Central Bank figures show that most of our senior bank debt is either guaranteed or secured with just €16 billion unsecured and less than €4 billion of that related to Anglo and Irish Nationwide where action might be contemplated.
While a move against the latter could yield a few billion, more radical action against AIB and Bank of Ireland bondholders as well might yield another €5 billion. Though this would be at the cost of alienating the ECB (which has emergency loans of €150 billion to Irish banks at minimal rates of interest) not to mention major G7 countries such as France and Germany, whose banks are among the bondholders. It would also ensure an elevated cost of sovereign borrowing, assuming such were feasible, for a long time.
It is true, as Honohan reminded us, that we are doing the EU a favour by not triggering a banking crisis with global ramifications.
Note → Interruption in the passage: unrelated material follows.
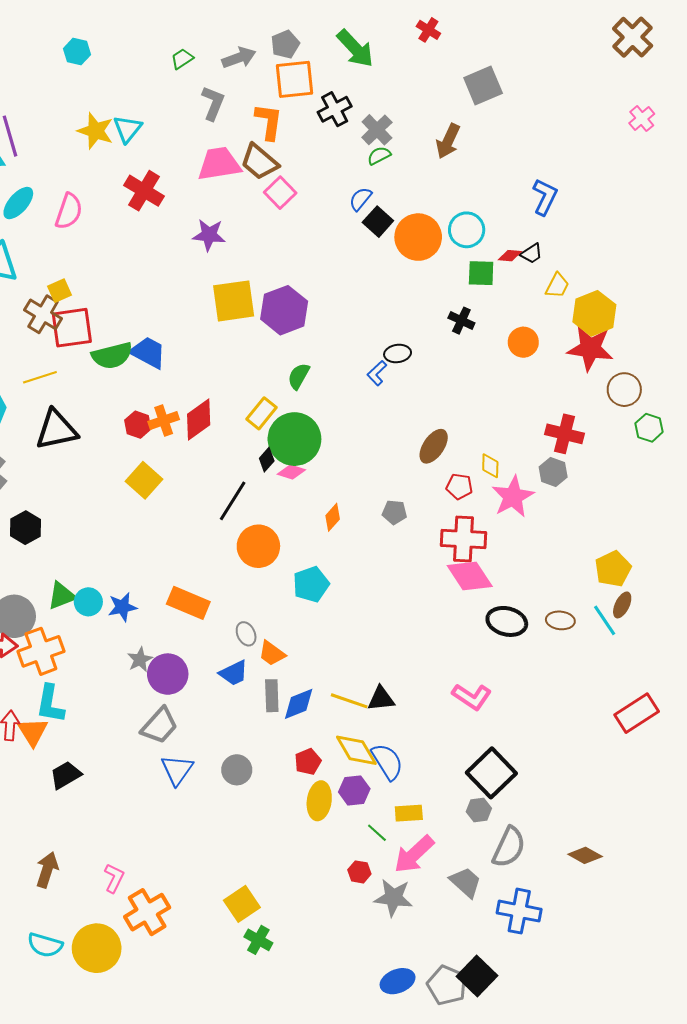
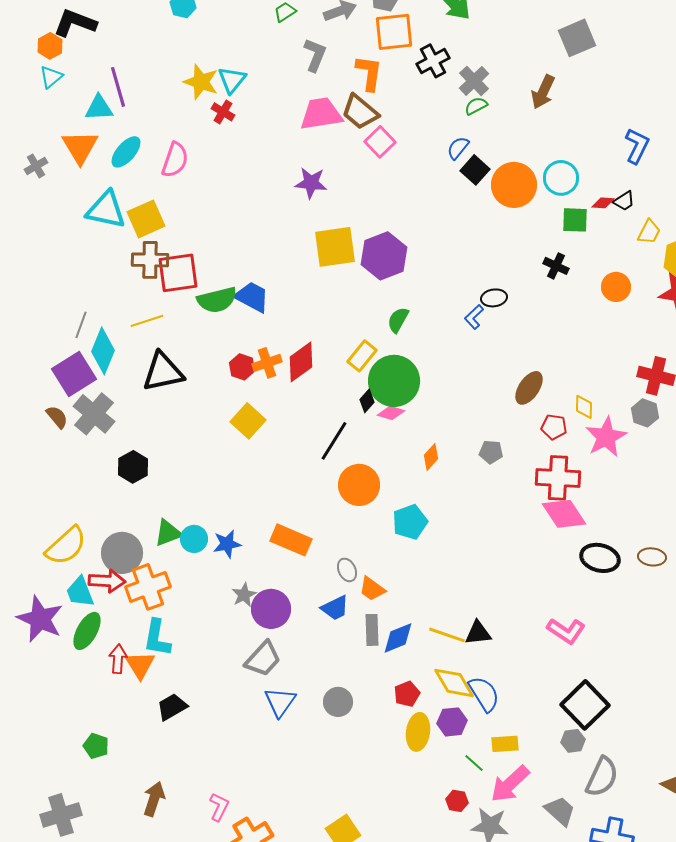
red cross: (144, 191) -> (223, 112), moved, size x0.6
yellow square: (59, 291) -> (146, 219), moved, size x1.6
brown cross: (43, 314) -> (150, 260), turned -30

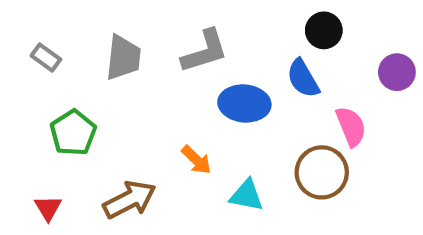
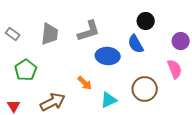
pink semicircle: (351, 126) -> (175, 69), moved
cyan triangle: (247, 195) -> (109, 100), turned -36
The challenge is to convince our partners failure to act is not in their long-term interests. The risk is that they may feel they have done enough for the moment in providing the bailout.
It will require skilful negotiation to extract concessions beyond a reduction in the rate of interest applicable to the EU part of the bailout, and even that is likely to be general rather than Ireland-specific.
In contemplating more radical action, we are like a patient on a life-support system. Our main negotiating ploy is a threat to pull the plug: effective, but quite possibly terminal.